Intervention de Colette Mélot

Réunion du 2 février 2023 à 14h30
Réhabilitation des militaires « fusillés pour l'exemple » — Discussion générale

Photo de Colette MélotColette Mélot :

Madame la présidente, madame la secrétaire d’État, mes chers collègues, la jeunesse du XXIe siècle a connu les confinements. Celle du début du XXe siècle a connu les tranchées, les gaz, les charges à la baïonnette, le feu roulant et les shrapnels.

En un siècle, le monde a évidemment changé, à tel point que nous avons du mal à nous représenter l’horreur des combats. Nous avons reçu en héritage de précieux témoignages. Celui de nos anciens, tout d’abord, au travers de lettres ou de quelques rares discussions. Des écrivains nous ont aussi laissé une trace mémorable de ce qu’ils ont vécu, à l’instar de Maurice Genevoix, Roland Dorgelès ou encore Ernst Jünger.

Ces récits sont difficiles, choquants et marquants, mais ils ne sont que des récits. Ils ne peuvent transmettre la mémoire de la peau, celle de ceux qui ont vécu cette apocalypse. Or celle-ci s’est éteinte en 2008 avec la disparition de Lazare Ponticelli, le dernier poilu. Il nous appartient désormais de maintenir allumée la flamme du souvenir.

Les monuments aux morts de nos communes retiennent les noms de ceux qui se sont battus pour défendre la patrie, des Ardennes aux Dardanelles. Il s’agit de lieux fondamentaux pour la République et pour la Nation.
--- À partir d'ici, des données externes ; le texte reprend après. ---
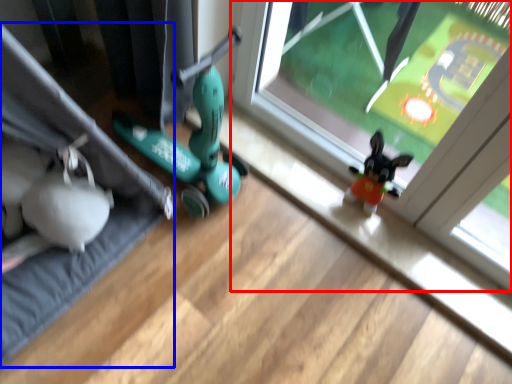 Question: Which object appears closest to the camera in this image, window (highlighted by a red box) or yoga mat (highlighted by a blue box)?

Choices:
 (A) window
 (B) yoga mat

Answer: (B) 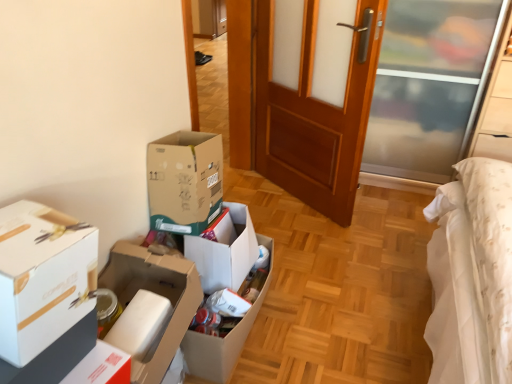 Question: Is white cardboard box at left, the first box from the front, taller or shorter than white cardboard box at center, positioned as the 2th box in back-to-front order?

Choices:
 (A) tall
 (B) short

Answer: (A)

Question: Is white cardboard box at left, the first box from the front, inside or outside of white cardboard box at center, the second box when ordered from front to back?

Choices:
 (A) outside
 (B) inside

Answer: (A)

Question: Estimate the real-world distances between objects in this image. Which object is closer to the white cardboard box at center, the second box when ordered from front to back?

Choices:
 (A) wooden door at center
 (B) white cardboard box at left, the first box from the front
 (C) cardboard box at center, positioned as the third box in front-to-back order

Answer: (C)

Question: Which is farther from the cardboard box at center, positioned as the third box in front-to-back order?

Choices:
 (A) white cardboard box at center, the second box when ordered from front to back
 (B) wooden door at center
 (C) white cardboard box at left, which is the third box in back-to-front order

Answer: (B) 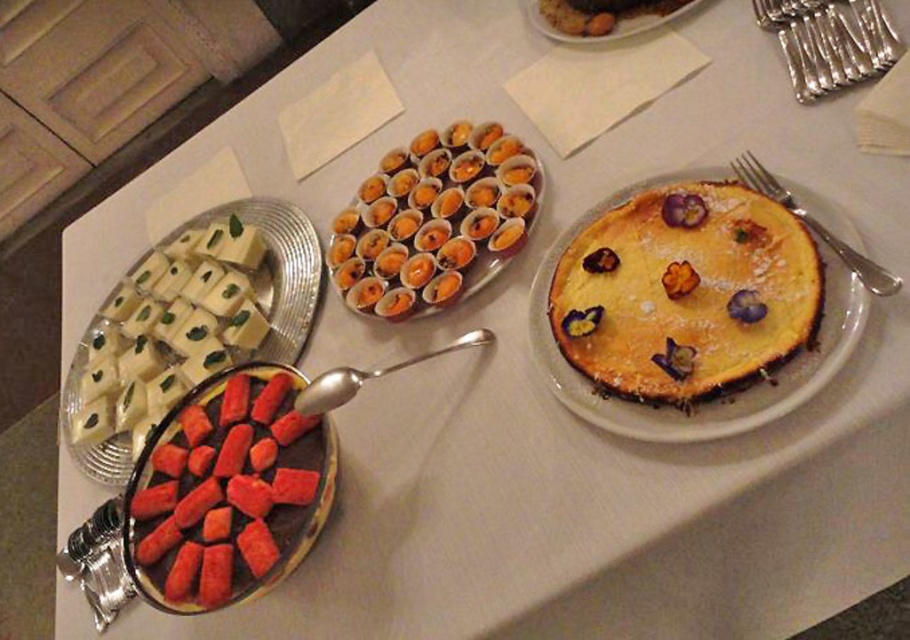 Is silver metallic forks at upper right below smooth ceramic plate at upper center?

Correct, silver metallic forks at upper right is located below smooth ceramic plate at upper center.

The height and width of the screenshot is (640, 910). I want to click on silver metallic forks at upper right, so click(x=830, y=42).

Who is positioned more to the left, white creamy cheese at upper left or silver fork at right?

white creamy cheese at upper left

Where is `white creamy cheese at upper left`? The height and width of the screenshot is (640, 910). white creamy cheese at upper left is located at coordinates (231, 349).

Can you confirm if dark red glossy strawberries at lower left is bigger than silver metallic forks at upper right?

Correct, dark red glossy strawberries at lower left is larger in size than silver metallic forks at upper right.

Which is in front, point (200, 570) or point (787, 49)?

Point (200, 570)

Between point (235, 369) and point (759, 17), which one is positioned in front?

Positioned in front is point (235, 369).

This screenshot has height=640, width=910. I want to click on dark red glossy strawberries at lower left, so click(x=228, y=492). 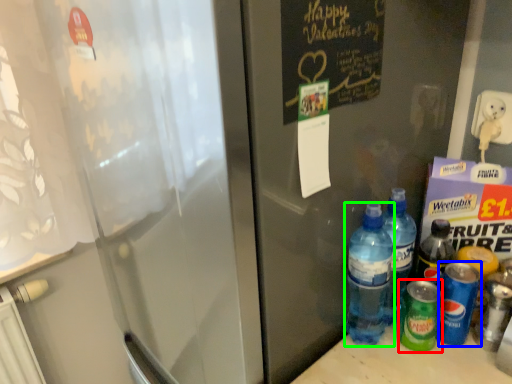 Question: Estimate the real-world distances between objects in this image. Which object is closer to bottle (highlighted by a red box), bottle (highlighted by a blue box) or bottle (highlighted by a green box)?

Choices:
 (A) bottle
 (B) bottle

Answer: (A) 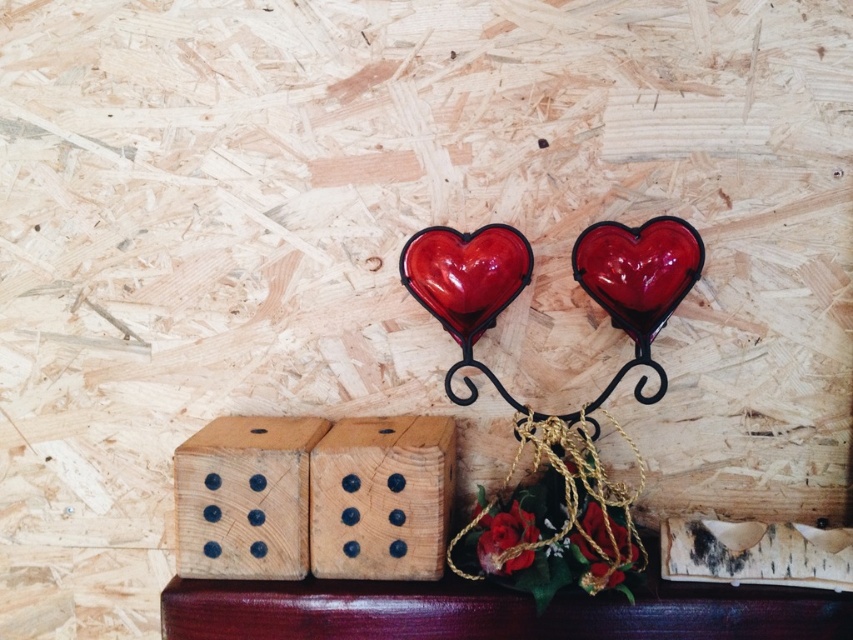 You are organizing a game night and have placed the natural wood domino at lower left and the glossy glass heart at center on a table. To ensure they don not get mixed up, which one is located to the left of the other?

The natural wood domino at lower left is positioned on the left side of glossy glass heart at center.

You are arranging items on a rustic wooden backdrop. You have a black birch wood at lower right and a glossy glass heart at center. Which object is closer to you?

The black birch wood at lower right is closer to you because it is in front of the glossy glass heart at center.

You are arranging items on a dark reddish brown wooden surface. You have a black birch wood at lower right and a glossy glass heart at center. Which object is positioned to the right of the other?

The black birch wood at lower right is positioned to the right of the glossy glass heart at center.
La Première Guerre mondiale a fait plus de 4 millions de blessés parmi les militaires de notre pays. Elle a tué près d’un million et demi de soldats français. De nos jours, même en ayant ces chiffres en tête, on peine à se représenter l’ampleur du massacre. Nombreux sont ceux qui ont donné leur vie pour défendre la patrie.

Parmi eux, certains sont morts sous les balles françaises, condamnés à mort par une justice de guerre. Une justice qui n’offrait pas de procès équitable à l’accusé et qui a conduit à exécuter des déserteurs, mais aussi des soldats tirés au sort, ou même des fous.
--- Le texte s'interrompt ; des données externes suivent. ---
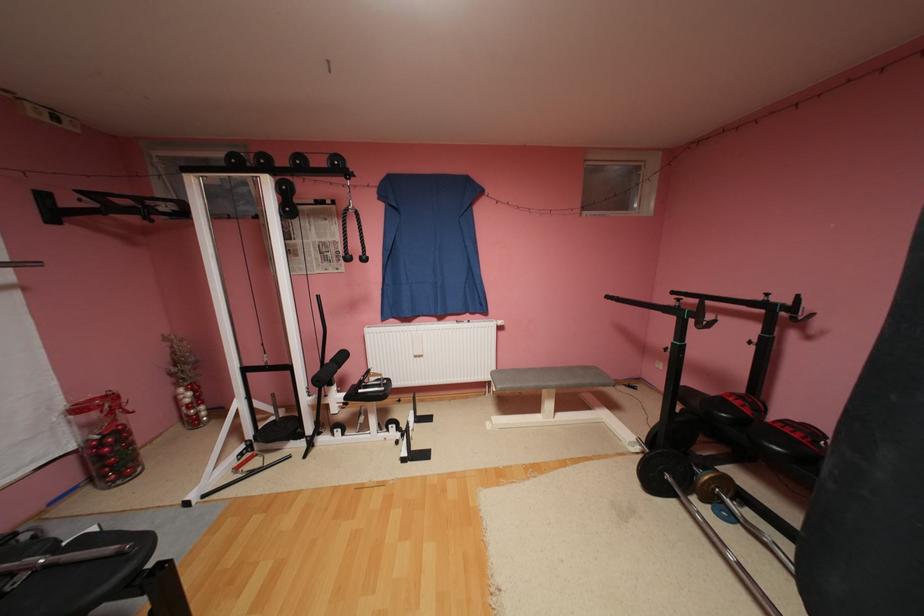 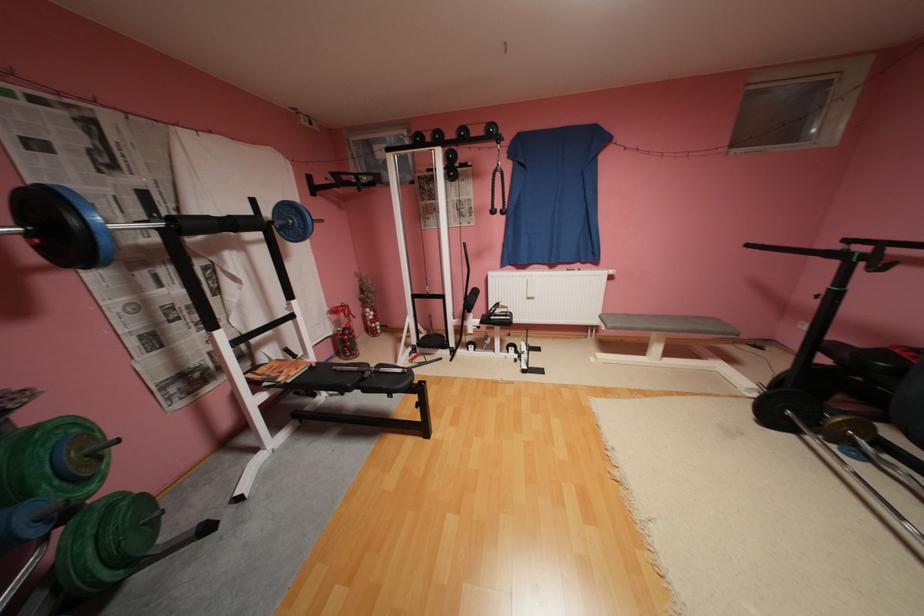 In a continuous first-person perspective shot, in which direction is the camera moving?

The cameraman moved toward left, backward.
La proposition de loi que nous examinons vise à réhabiliter l’ensemble des militaires condamnés à mort pour désobéissance militaire ou mutilation volontaire par les conseils de guerre spéciaux, c’est-à-dire 639 soldats.
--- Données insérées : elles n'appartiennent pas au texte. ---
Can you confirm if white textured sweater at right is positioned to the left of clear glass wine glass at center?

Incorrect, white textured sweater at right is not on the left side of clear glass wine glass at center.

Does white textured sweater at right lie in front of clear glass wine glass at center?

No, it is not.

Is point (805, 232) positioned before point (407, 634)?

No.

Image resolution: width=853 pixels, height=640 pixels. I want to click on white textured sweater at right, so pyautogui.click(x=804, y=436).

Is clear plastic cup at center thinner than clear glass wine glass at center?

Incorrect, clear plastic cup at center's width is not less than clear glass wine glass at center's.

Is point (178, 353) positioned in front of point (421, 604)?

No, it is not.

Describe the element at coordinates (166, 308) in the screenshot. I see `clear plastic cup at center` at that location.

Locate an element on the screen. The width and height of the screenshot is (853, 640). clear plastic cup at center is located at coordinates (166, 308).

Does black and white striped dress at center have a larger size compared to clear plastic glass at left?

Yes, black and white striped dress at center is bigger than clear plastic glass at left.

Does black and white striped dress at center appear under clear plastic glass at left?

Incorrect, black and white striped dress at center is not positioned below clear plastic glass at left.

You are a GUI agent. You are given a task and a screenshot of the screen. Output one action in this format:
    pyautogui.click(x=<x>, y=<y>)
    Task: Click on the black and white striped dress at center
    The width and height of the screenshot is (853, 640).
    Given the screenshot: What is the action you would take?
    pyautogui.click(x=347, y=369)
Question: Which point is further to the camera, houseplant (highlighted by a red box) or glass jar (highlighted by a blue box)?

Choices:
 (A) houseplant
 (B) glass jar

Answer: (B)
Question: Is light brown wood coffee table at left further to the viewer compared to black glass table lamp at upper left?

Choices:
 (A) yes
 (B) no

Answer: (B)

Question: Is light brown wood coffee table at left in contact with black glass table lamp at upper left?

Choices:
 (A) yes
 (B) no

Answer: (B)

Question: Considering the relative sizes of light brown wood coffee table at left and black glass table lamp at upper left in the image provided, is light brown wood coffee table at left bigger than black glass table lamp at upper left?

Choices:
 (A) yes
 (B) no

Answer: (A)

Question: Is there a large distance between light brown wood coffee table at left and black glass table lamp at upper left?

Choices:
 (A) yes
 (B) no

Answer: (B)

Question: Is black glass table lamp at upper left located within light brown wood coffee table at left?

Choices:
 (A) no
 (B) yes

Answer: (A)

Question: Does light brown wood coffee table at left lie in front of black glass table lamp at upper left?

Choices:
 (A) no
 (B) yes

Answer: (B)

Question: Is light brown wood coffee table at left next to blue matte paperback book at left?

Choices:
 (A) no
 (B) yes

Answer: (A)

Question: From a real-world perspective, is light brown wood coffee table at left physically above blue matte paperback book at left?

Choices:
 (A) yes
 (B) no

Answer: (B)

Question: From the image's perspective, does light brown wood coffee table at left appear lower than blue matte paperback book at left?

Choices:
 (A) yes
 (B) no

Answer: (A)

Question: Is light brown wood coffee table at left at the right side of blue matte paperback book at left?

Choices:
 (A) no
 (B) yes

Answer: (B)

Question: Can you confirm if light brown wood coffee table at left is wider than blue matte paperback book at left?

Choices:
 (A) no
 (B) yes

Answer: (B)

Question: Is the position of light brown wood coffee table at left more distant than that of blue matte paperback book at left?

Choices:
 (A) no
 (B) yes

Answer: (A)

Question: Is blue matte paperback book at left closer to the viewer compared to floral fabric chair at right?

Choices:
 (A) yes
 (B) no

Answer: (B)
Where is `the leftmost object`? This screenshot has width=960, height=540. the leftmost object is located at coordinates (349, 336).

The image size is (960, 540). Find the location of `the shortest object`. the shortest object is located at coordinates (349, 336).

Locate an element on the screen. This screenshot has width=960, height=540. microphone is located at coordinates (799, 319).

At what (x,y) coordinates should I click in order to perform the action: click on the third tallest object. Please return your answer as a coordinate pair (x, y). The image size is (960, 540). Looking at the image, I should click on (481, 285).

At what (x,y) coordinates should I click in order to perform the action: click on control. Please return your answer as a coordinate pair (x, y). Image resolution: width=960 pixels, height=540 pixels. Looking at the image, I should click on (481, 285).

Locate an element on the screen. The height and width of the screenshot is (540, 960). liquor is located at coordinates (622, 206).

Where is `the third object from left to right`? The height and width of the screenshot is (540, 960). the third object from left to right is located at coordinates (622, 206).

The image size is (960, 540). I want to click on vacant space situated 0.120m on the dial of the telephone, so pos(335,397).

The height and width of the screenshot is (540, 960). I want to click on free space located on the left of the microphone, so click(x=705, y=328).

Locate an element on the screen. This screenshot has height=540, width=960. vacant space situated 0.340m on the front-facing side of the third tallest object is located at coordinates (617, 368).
Dès 1916, le Parlement français a décidé de mettre fin aux tribunaux spéciaux, reconnaissant que ces procédures n’avaient pas grand-chose à voir avec la justice.

Dans les années qui ont suivi la guerre, plusieurs vagues de réhabilitations ont eu lieu, mais 639 noms demeurent. Il n’est pas envisageable de les examiner individuellement, car, pour bon nombre d’entre eux, leur dossier est manquant ou inexploitable.

Chacun d’entre nous est soucieux de la mémoire de ces hommes et de la cohésion de la Nation. Mais la réhabilitation générale est ardemment souhaitée par certains, tandis que d’autres craignent qu’elle ne soit porteuse de divisions.

M. le rapporteur évoque des moments de faiblesse pour nous convaincre que ces condamnations étaient injustes. À la guerre, les moments de faiblesse n’ont-ils pas toujours des conséquences tragiques, pour les camarades comme pour la patrie ? Que serait-il advenu si tous nos soldats avaient cédé à des moments de faiblesse ?

Ces exécutions étaient injustes, parce que nul ne devrait être condamné à la peine de mort. Mais qui peut aujourd’hui juger des actions et des décisions qui ont eu lieu il y a plus d’un siècle ?

Nous faisons face à notre conscience ; chacun des membres de notre groupe votera conformément à la sienne.